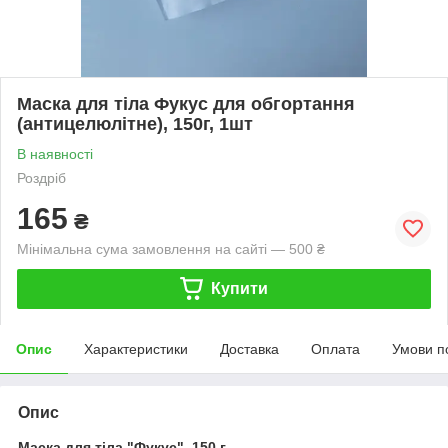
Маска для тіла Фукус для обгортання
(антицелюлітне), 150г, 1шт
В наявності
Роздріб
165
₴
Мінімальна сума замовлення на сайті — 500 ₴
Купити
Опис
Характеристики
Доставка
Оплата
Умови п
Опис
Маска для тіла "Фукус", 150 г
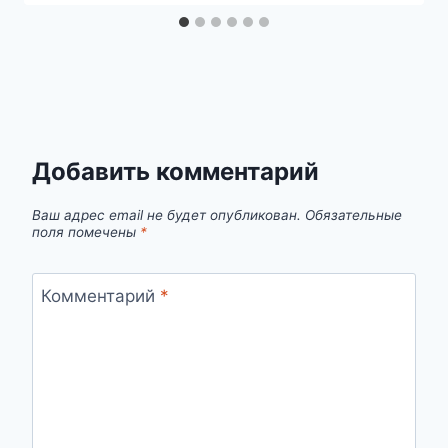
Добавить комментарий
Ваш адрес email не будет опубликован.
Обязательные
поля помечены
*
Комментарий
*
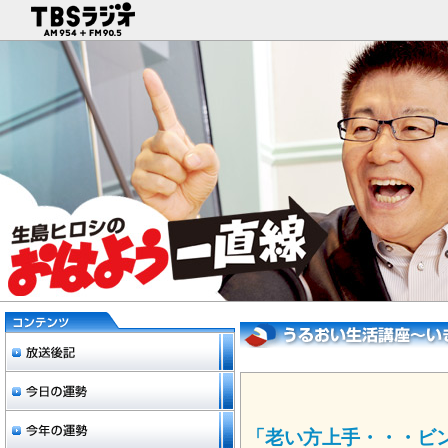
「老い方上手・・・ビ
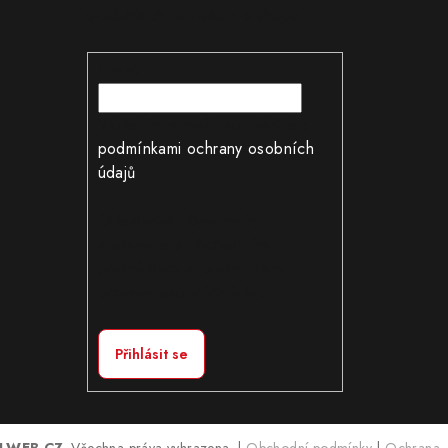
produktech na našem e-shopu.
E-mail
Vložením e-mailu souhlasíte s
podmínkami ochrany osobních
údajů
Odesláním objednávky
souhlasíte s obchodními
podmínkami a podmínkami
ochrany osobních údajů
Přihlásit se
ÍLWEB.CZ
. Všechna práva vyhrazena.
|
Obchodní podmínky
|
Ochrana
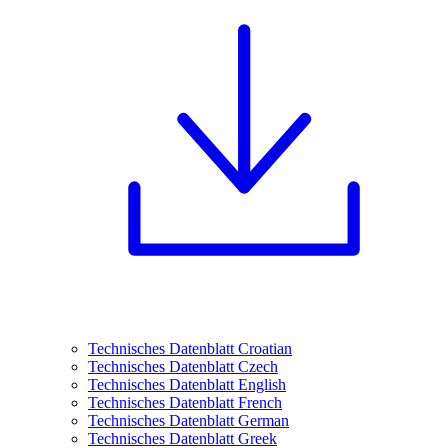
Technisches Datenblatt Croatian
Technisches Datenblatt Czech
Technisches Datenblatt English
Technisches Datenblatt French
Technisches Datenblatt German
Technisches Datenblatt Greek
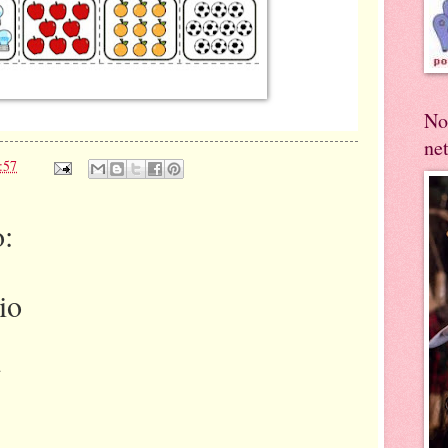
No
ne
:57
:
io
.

--

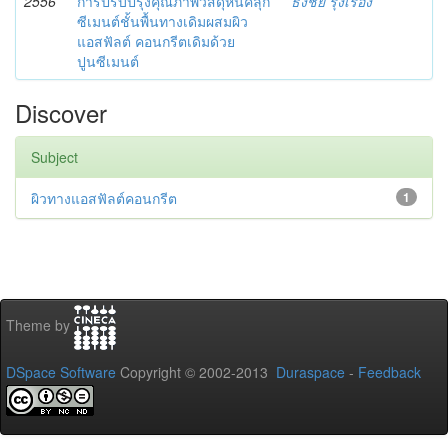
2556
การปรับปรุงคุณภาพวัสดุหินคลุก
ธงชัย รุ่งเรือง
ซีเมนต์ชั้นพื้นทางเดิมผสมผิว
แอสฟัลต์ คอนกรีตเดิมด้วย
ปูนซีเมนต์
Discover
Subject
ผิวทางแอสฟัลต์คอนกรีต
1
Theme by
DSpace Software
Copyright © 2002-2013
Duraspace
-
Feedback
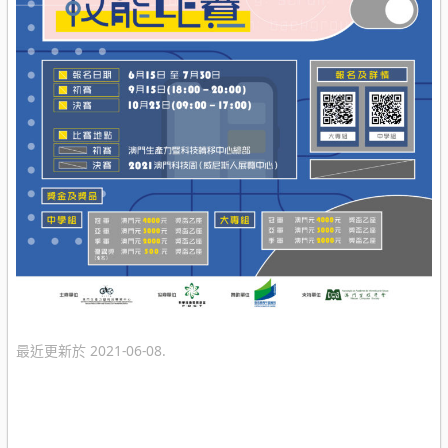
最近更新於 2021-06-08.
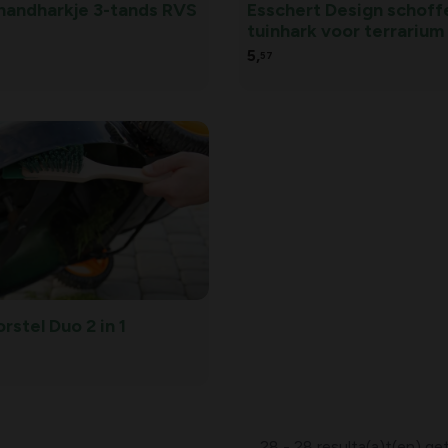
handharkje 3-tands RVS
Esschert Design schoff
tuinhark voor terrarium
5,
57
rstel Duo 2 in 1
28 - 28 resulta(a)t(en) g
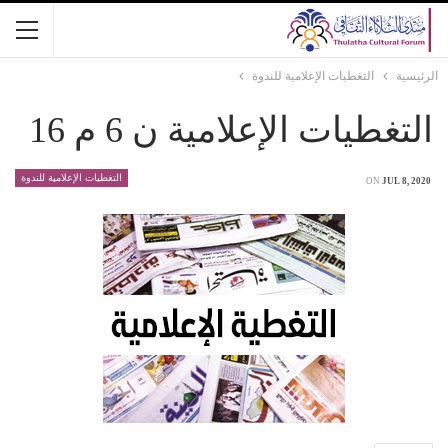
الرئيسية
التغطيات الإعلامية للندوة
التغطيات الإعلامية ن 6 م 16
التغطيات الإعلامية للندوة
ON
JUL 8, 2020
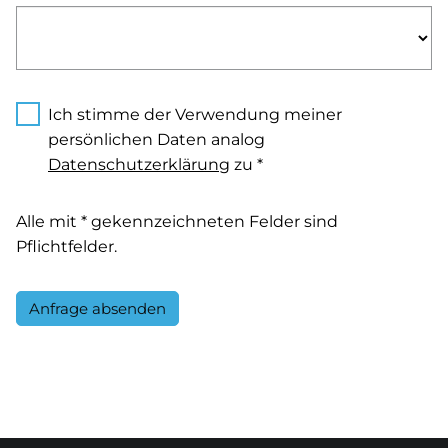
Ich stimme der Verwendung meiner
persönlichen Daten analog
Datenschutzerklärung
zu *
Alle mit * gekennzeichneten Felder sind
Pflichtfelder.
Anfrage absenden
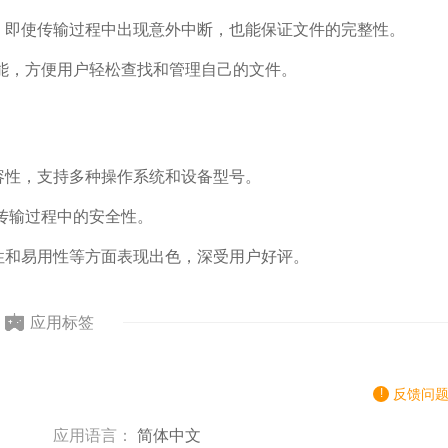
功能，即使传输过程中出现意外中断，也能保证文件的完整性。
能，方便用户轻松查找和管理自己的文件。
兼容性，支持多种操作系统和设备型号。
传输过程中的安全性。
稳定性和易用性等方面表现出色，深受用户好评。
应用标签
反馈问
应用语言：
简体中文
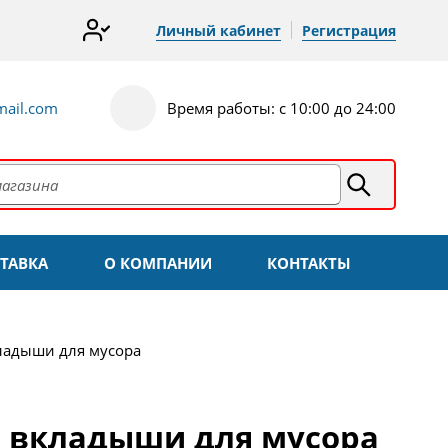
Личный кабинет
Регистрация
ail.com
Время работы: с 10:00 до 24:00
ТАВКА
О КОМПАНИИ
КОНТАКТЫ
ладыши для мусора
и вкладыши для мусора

--

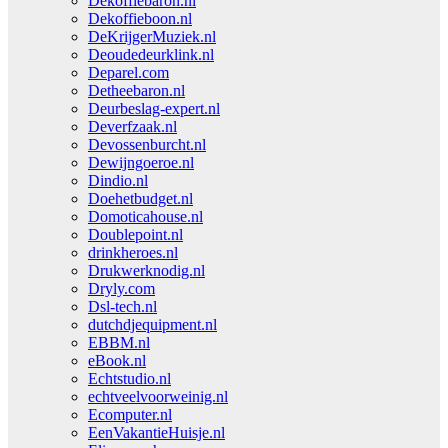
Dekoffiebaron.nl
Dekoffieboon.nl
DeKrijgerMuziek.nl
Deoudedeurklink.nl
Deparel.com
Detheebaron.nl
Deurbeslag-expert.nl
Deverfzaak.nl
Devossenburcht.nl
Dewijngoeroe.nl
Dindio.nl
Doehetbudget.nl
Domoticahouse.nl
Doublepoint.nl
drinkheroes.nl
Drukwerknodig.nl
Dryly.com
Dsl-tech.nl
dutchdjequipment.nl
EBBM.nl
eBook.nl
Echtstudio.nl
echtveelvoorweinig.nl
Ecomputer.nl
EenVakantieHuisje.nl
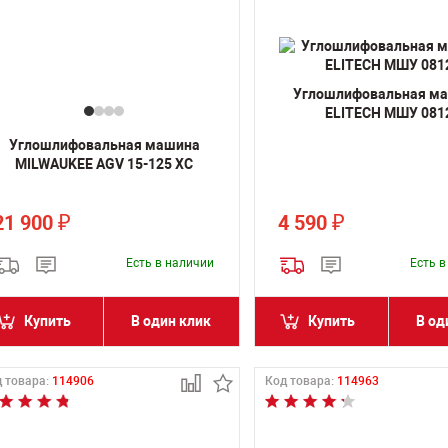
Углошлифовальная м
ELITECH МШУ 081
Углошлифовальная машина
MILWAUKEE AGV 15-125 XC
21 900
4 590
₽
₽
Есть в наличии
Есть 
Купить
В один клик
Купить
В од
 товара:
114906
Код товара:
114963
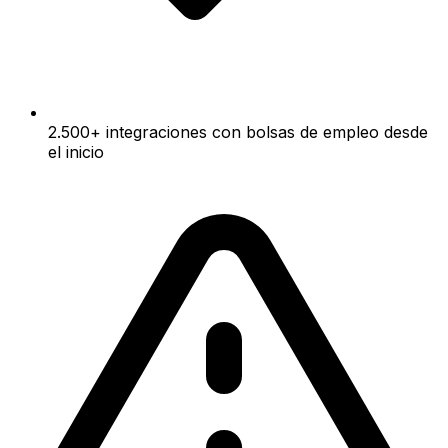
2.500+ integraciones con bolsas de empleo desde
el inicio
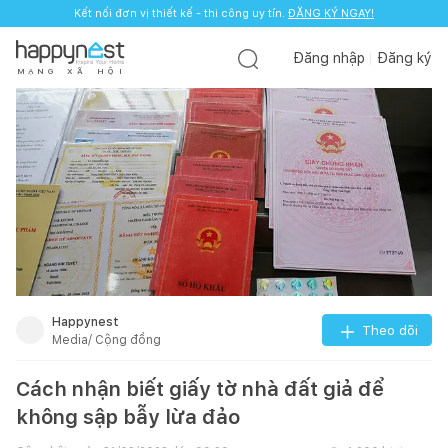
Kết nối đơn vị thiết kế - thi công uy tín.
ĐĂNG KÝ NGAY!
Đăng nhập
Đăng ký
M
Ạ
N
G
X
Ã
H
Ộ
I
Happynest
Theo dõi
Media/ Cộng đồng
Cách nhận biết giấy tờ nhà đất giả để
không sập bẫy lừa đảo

- TO DO -
Write out every line of the listing that holds the word "Фукус".

- TASK RESPONSE -
Маска для тіла Фукус для обгортання
Маска для тіла "Фукус", 150 г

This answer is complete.